By Anabel Munoz and Jose Mayorquin ACB News
Truth can be stranger than fiction. It would be difficult for most Hollywood screenwriters to imagine Norma Bastida’s real-life story of survival.
“Growing up, it was a very difficult environment because of the cartels and surviving sexual violence,” said Bastidas, an immigrant from Mazatlan in the Mexican state of Sinaloa. “Unfortunately, it’s a reality for a lot of young people. I was trying to escape that when I was offered a job in Japan. It turned out to be not a real job offer, and I ended up being trafficked into a bar and became an escort.”
Eventually, Bastidas was able to flee her captors. After living in Canada for a number of years, she settled in Los Angeles. Attempts to cope with her dark past led to the life-altering discovery of a hidden talent and calling.

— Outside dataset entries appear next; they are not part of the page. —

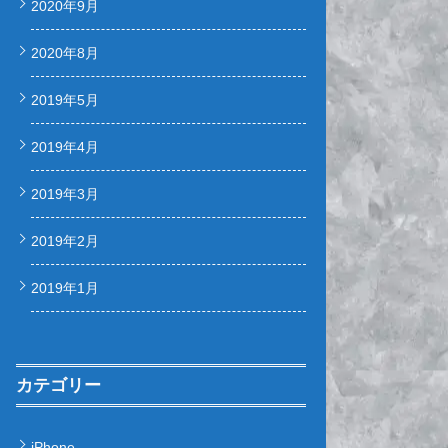
2020年9月
2020年8月
2019年5月
2019年4月
2019年3月
2019年2月
2019年1月
カテゴリー
iPhone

“Running was a way for me to confront all those demons I had. Within six months, I ran my first half marathon because my best friend was a runner and I passed her. And that’s when I thought, ‘you know what, I’m going to find my limits,'” said Bastidas.
She went on to run her first full marathon and qualified for the Boston Marathon. She then took on ultrarunning and people took notice. Despite gaining international attention for her world record-setting runs, Bastidas wasn’t yet ready to reveal her full story. But after a negative encounter with a potential sponsor, she was emboldened to let her truth be known.
“They didn’t want to work with human trafficking survivors, because they didn’t want to work with ‘those’ women. And in one meeting, I was like ‘I am in one of those women.’ That was the first time I publicly ever said that,” said Bastidas.
Now determined to be a voice for human trafficking survivors she decided to take on her biggest challenge yet — the Guinness record for the world’s longest triathlon, a record held by a man. Norma’s pursuit of this incredible feat is chronicled in the 2017 documentary “Be Relentless” produced by iEmpathize.
“I wanted to go from Cancun to Washington D.C. to follow a human trafficking route to connect both countries. It was 3% swimming, 78% cycling and 20% running,” she said. “It was 95 miles swimming and I didn’t know how to swim. But I was determined.”